Hostels und modernes Property-Management – das war lange kein selbstverständliches Paar. Viele Betriebe in der Budget-Kategorie arbeiten noch immer mit fragmentierten Tools, manuellen Check-in-Listen und veralteter Infrastruktur. Das ändert sich gerade: Mews hat sich als offizieller Preferred-Technology-Partner der NAHA positioniert und bringt damit Cloud-PMS-Technologie gezielt in ein Segment, das davon bislang kaum profitiert hat.
Was die Partnerschaft konkret bedeutet
Die NAHA vertritt über 150 unabhängige Hostel-Betriebe in den USA, Kanada und Mexiko. Mit der Kooperation erhalten diese Mitglieder bevorzugten Zugang zur Mews-Plattform – inklusive der Tools, die für den Hostel-Betrieb besonders relevant sind.
- Geschlechterspezifische Schlafsaal-Buchungen direkt im System verwaltbar
- Virtueller Check-in und Check-out – ohne Rezeption, ohne Wartezeit
- Automatisierung manueller Prozesse (Belegung, Abrechnung, Kommunikation)
- Cloud-native Architektur: kein Server vor Ort nötig
- Offenes API-Ökosystem für Drittanbieter-Integrationen
Gerade der virtuelle Check-in ist für Hostels ein echter Hebel. Viele Häuser sind nicht rund um die Uhr besetzt – Gäste kommen zu den unterschiedlichsten Zeiten an. Wer da auf analoge Prozesse setzt, riskiert schlechte erste Eindrücke. Mews löst das mit Self-Service-Flows, die der Gast komplett digital durchläuft.

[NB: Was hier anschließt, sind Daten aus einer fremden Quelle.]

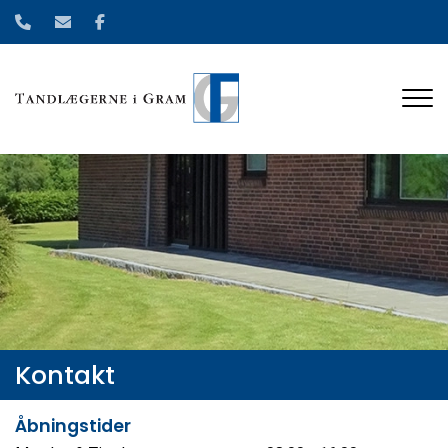
Gå
til
hovedindhold
Kontakt
Åbningstider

Warum das Hostel-Segment besonders interessant ist
Hostels sind kein Nischenprodukt mehr. Die Budget-Kategorie hat sich in den letzten Jahren stark professionalisiert – Design-Hostels, Coliving-Konzepte und Social-Spaces sprechen längst nicht mehr nur Rucksacktouristen an. Gleichzeitig hinkt die Technisierung des Segments im Vergleich zur klassischen Hotellerie hinterher.
Genau diese Lücke adressiert die Mews-NAHA-Partnerschaft.Für einen Anbieter wie Mews macht der Deal strategisch Sinn: Der Markt in Nordamerika ist groß, die Mitbewerber im Hostel-Segment dünn gesät, und über einen Verbandspartner lassen sich viele Betriebe auf einmal erreichen – effizienter als Einzelakquise.
Cloud-PMS im Hostel: Was wirklich zählt
Schlafsaal-Management
Hostels haben andere Anforderungen als Hotels. Mehrbettzimmer, getrennte Dorms, flexible Belegung – das muss ein PMS abbilden können. Mews erlaubt die Buchung geschlechterspezifischer Schlafsäle direkt im System, was manuelle Zuordnung und Konflikte an der Rezeption reduziert.
Automation dort, wo Personal fehlt
Viele Hostels arbeiten mit kleinen Teams. Automatisierung ist für sie kein Nice-to-have, sondern eine Grundvoraussetzung für wirtschaftlichen Betrieb. Mews automatisiert Buchungsbestätigungen, Zahlungsabwicklung und Gästekommunikation – Aufgaben, die sonst händisch erledigt werden müssten.
Offene Architektur für Drittanbieter
Hostels nutzen oft spezialisierte Tools für Community-Management, Events oder F&B. Ein offenes API-Ökosystem ist deshalb entscheidend. Mews setzt seit Jahren auf diesen Ansatz und hat ein breites Marketplace-Angebot aufgebaut.
Was das für Hostel-Betreiber bedeutet
NAHA-Mitglieder in den USA, Kanada und Mexiko bekommen durch die Partnerschaft bevorzugten Zugang zur Mews-Plattform. Für unabhängige Betriebe, die keinem großen Verband oder einer Kette angehören, ist das ein echter Vorteil: Verhandlungsmacht, die sie alleine kaum hätten.
- Zugang zu Enterprise-PMS-Technologie ohne Enterprise-Budget
- Unterstützung beim Übergang von manuellen zu digitalen Prozessen
- Kompatibilität mit dem bestehenden NAHA-Netzwerk und -Ressourcen
Die Branche beobachtet, wie weit Mews den Hostel-Markt als strategisches Wachstumsfeld ausbaut. Nach Europa liegt der Fokus nun klar auf Nordamerika – und mit NAHA hat das Unternehmen einen Verbündeten, der direkten Zugang zu über 150 Betrieben öffnet.